Re: [PATCH] fs/exec.c: Add fast path for ENOENT on PATH search before allocating mm

"Eric W. Biederman" <ebiederm@xxxxxxxxxxxx> · Wed, 08 Nov 2023 18:17:53 -0600

Mateusz Guzik <mjguzik@xxxxxxxxx> writes:

> On 11/8/23, Kees Cook <keescook@xxxxxxxxxxxx> wrote:
>> On Wed, Nov 08, 2023 at 01:03:33AM +0100, Mateusz Guzik wrote:
>>> I'm getting around 3.4k execs/s. However, if I "taskset -c 3
>>> ./static-doexec 1" the number goes up to about 9.5k and lock
>>> contention disappears from the profile. So off hand looks like the
>>> task is walking around the box when it perhaps could be avoided -- it
>>> is idle apart from running the test. Again this is going to require a
>>> serious look instead of ad hoc pokes.
>>
>> Peter, is this something you can speak to? It seems like execve() forces
>> a change in running CPU. Is this really something we want to be doing?
>> Or is there some better way to keep it on the same CPU unless there is
>> contention?
>>
>
> sched_exec causes migration only for only few % of execs in the bench,
> but when it does happen there is tons of overhead elsewhere.
>
> I expect real programs which get past execve will be prone to
> migrating anyway, regardless of what sched_exec is doing.
>
> That is to say, while sched_exec buggering off here would be nice, I
> think for real-world wins the thing to investigate is the overhead
> which comes from migration to begin with.

I have a vague memory that the idea is that there is a point during exec
when it should be much less expensive than normal to allow migration
between cpus because all of the old state has gone away.

Assuming that is the rationale, if we are getting lock contention
then either there is a global lock in there, or there is the potential
to pick a less expensive location within exec.
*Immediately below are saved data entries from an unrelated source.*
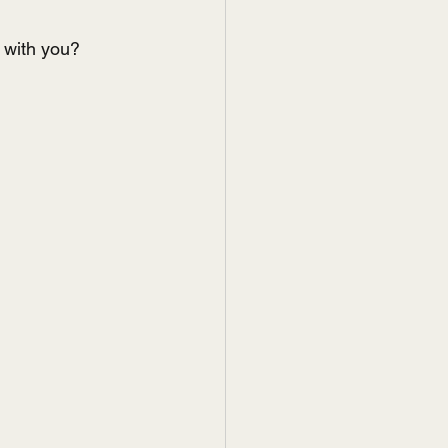
e with you?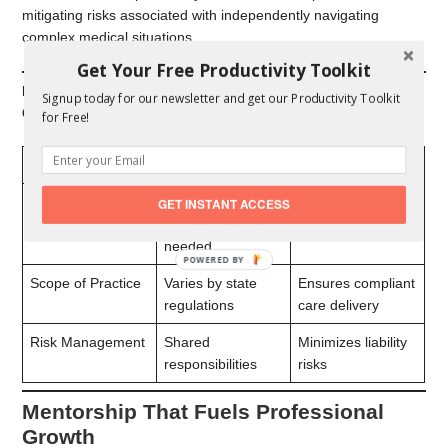
mitigating risks associated with independently navigating
complex medical situations.
Get Your Free Productivity Toolkit
Examples of Regulatory Benefits for NP-Physician
Signup today for our newsletter and get our Productivity Toolkit
Collaborations
for Free!
Area
Requirement
Outcome
Prescription
Physician
Aligns with state-
GET INSTANT ACCESS
Authority
oversight often
specific laws
needed
POWERED
BY
Scope of Practice
Varies by state
Ensures compliant
regulations
care delivery
Risk Management
Shared
Minimizes liability
responsibilities
risks
Mentorship That Fuels Professional
Growth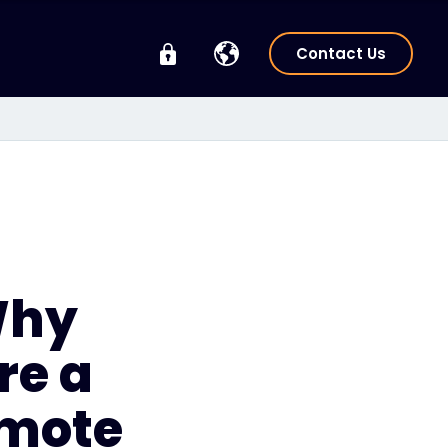
Contact Us
Why
re a
emote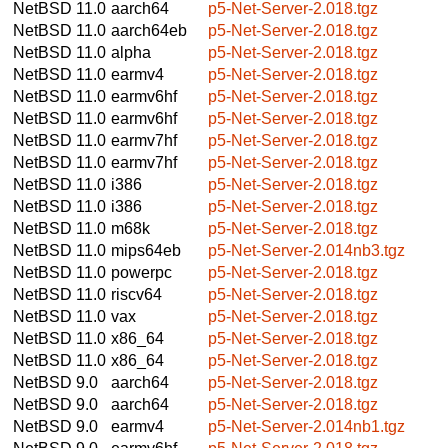
NetBSD 11.0
aarch64
p5-Net-Server-2.018.tgz
NetBSD 11.0
aarch64eb
p5-Net-Server-2.018.tgz
NetBSD 11.0
alpha
p5-Net-Server-2.018.tgz
NetBSD 11.0
earmv4
p5-Net-Server-2.018.tgz
NetBSD 11.0
earmv6hf
p5-Net-Server-2.018.tgz
NetBSD 11.0
earmv6hf
p5-Net-Server-2.018.tgz
NetBSD 11.0
earmv7hf
p5-Net-Server-2.018.tgz
NetBSD 11.0
earmv7hf
p5-Net-Server-2.018.tgz
NetBSD 11.0
i386
p5-Net-Server-2.018.tgz
NetBSD 11.0
i386
p5-Net-Server-2.018.tgz
NetBSD 11.0
m68k
p5-Net-Server-2.018.tgz
NetBSD 11.0
mips64eb
p5-Net-Server-2.014nb3.tgz
NetBSD 11.0
powerpc
p5-Net-Server-2.018.tgz
NetBSD 11.0
riscv64
p5-Net-Server-2.018.tgz
NetBSD 11.0
vax
p5-Net-Server-2.018.tgz
NetBSD 11.0
x86_64
p5-Net-Server-2.018.tgz
NetBSD 11.0
x86_64
p5-Net-Server-2.018.tgz
NetBSD 9.0
aarch64
p5-Net-Server-2.018.tgz
NetBSD 9.0
aarch64
p5-Net-Server-2.018.tgz
NetBSD 9.0
earmv4
p5-Net-Server-2.014nb1.tgz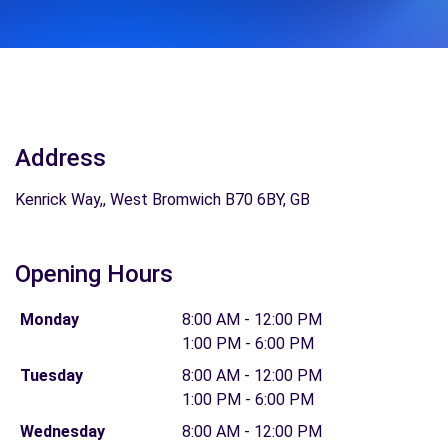
Address
Kenrick Way,, West Bromwich B70 6BY, GB
Opening Hours
Monday
8:00 AM - 12:00 PM
1:00 PM - 6:00 PM
Tuesday
8:00 AM - 12:00 PM
1:00 PM - 6:00 PM
Wednesday
8:00 AM - 12:00 PM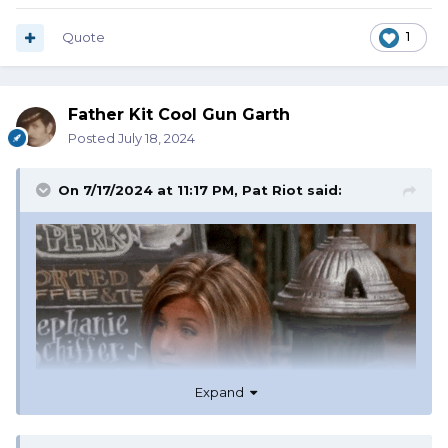
Quote
1
Father Kit Cool Gun Garth
Posted
July 18, 2024
On 7/17/2024 at 11:17 PM,
Pat Riot
said:
Expand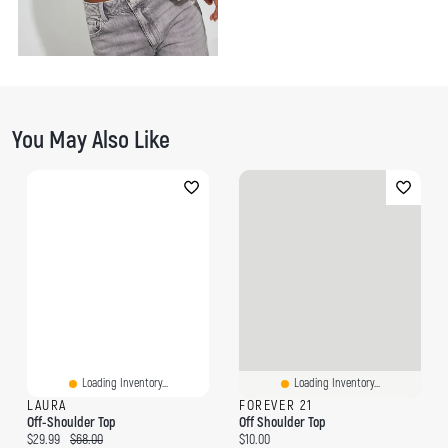
You May Also Like
Loading Inventory...
Loading Inventory...
LAURA
FOREVER 21
Off-Shoulder Top
Off Shoulder Top
Current price:
Original price:
Current price:
$29.99
$68.00
$10.00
Just to confirm my memory I dug a little deeper and I found the original
commit that added sched_exec (in tglx's git tree of the bit keeper
history).

commit f01419fd6d4e5b32fef19d206bc3550cc04567a9
Author: Martin J. Bligh <mbligh@xxxxxxxxxxx>
Date:   Wed Jan 15 19:46:10 2003 -0800

    [PATCH] (2/3) Initial load balancing

    Patch from Michael Hohnbaum

    This adds a hook, sched_balance_exec(), to the exec code, to make it
    place the exec'ed task on the least loaded queue. We have less state
    to move at exec time than fork time, so this is the cheapest point
    to cross-node migrate. Experience in Dynix/PTX and testing on Linux
    has confirmed that this is the cheapest time to move tasks between nodes.

    It also macro-wraps changes to nr_running, to allow us to keep track of
    per-node nr_running as well. Again, no impact on non-NUMA machines.

Eric